Protein nanopores (1.2 nM) and analytes (streptavidin-tethered ssDNA [267 nM for αHL and 2 μM for MspA] or miRNA [267 nM]) are placed in a 200 – 350 nL droplet (1.32 M KCl, 8.8 mM HEPES, 0.4 mM EDTA, pH 7.0 [αHL] / 8.0 [MspA], 40 μM Fluo-8), which is incubated in 3 mM 1,2-diphytanoyl-sn-glycero-3-phosphocholine (DPhPC) in hexadecane (Supplementary Materials) to form a lipid monolayer coating. The droplet is transferred by pipetting onto a cover slip in the measurement chamber (Figure 1a, Supplementary Figure 1). The cover slip has been spin-coated (3000 rpm, 30 s) with a thin layer (~200 nm) of agarose (0.66 M CaCl₂, 8.8 mM HEPES, pH 7.0 [αHL] / 8.0 [MspA]) and subsequently incubated with 3 mM DPhPC in hexadecane. Upon contact with the monolayer on the agarose, the lipid-coated droplet spontaneously forms a DIB. A ground electrode (Ag/AgCl), is inserted into the droplet, with a corresponding active electrode (Ag/AgCl) in the substrate agarose. Voltage protocols are applied with a patch clamp amplifier (Axopatch 200B, Molecular Devices). Nanopores present in the droplet spontaneously insert into the DIB and the ion flux is detected both electrically (Supplementary Figure 2) and optically (Figure 1).

TIRF Microscopy

TIRF measurements are performed with a Nikon Eclipse Ti microscope equipped with a 60x oil immersion objective (Plan Apo TIRF, Nikon). The fluorescence is excited by a 473 nm Argon ion laser (Shanghai Dream Laser Technologies) and imaged with an electron-multiplying CCD camera (Ixon3, Andor). In the TIRF recording, the full field of view is 150 μm × 150 μm. Parameters such as the exposure time, EM gain and the binning size are optimized to achieve the best S/N ratio for each recording. The highest recording rate that has been tested is 2 ms per frame.

Data Analysis

The fluorescence images are recorded in .sif format (Andor Solis). Fluorescence traces are extracted from the image series by tracking and Gaussian fitting for each individual fluorescent spot. For DNA identification, the trace is further normalized according to the reference fluorescence levels (Supplementary Methods 3 and 4).
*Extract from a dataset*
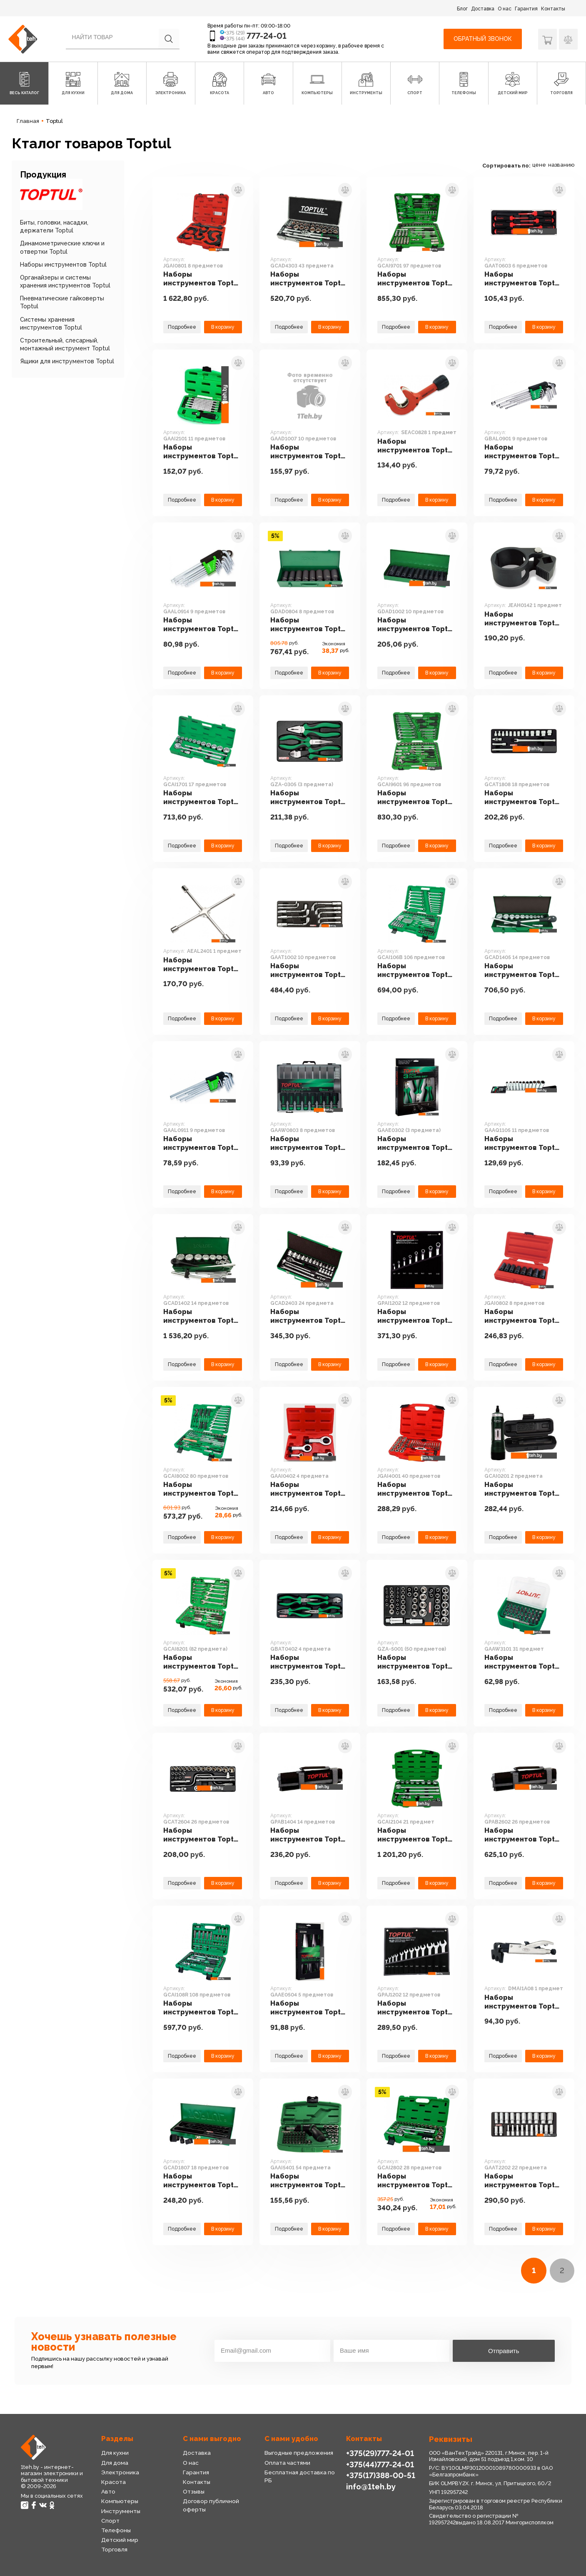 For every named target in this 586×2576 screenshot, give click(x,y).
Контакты (553, 9)
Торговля (114, 2549)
Hydrogel-Hydrogel Bilayer Array

The PDMS moulds for the hydrogel chips are fabricated by standard photolithography and soft lithographic methods (Supplementary Methods 6,7). The hydrogel chip is fabricated by filling a PDMS mould with buffer-containing (1.32 M KCl, 8.8 mM HEPES, 0.4 mM EDTA, pH 7.0) molten agarose (3% v/v, agarose for routine use) followed by desication, gel casting and peeling off. The cast hydrogel chip is infused with Fluo-8 (40 μM) and immersed in hexadecane before spot loading (Supplementary Figure 13). Following loading (Supplementary Figure 15, Supplementary Video 5), the chip is flipped and placed on an electrode ring (Supplementary Figure 14) both for electrical connection and chip manipulation. Due to the larger chip size (5 mm × 5 mm) compared with a droplet (less than 1 mm diameter), a lipid/oil chamber with an enlarged opening is designed for HHBa formation and measurement (Supplementary Figure 12). The HHBa forms spontaneously when the chip is annealed with the substrate agarose in a solution of 3 mM DPhPC in hexadecane (Supplementary Video 6). Voltage protocols are applied with a patch clamp amplifier (Axopatch 200B, Molecular Devices). Nanopores are monitored with TIRF microscopy (Supplementary Figure 16) as described above. A 30 ms exposure time is used for recording. Four bilayers can be imaged simultaneously (Supplementary Video 7).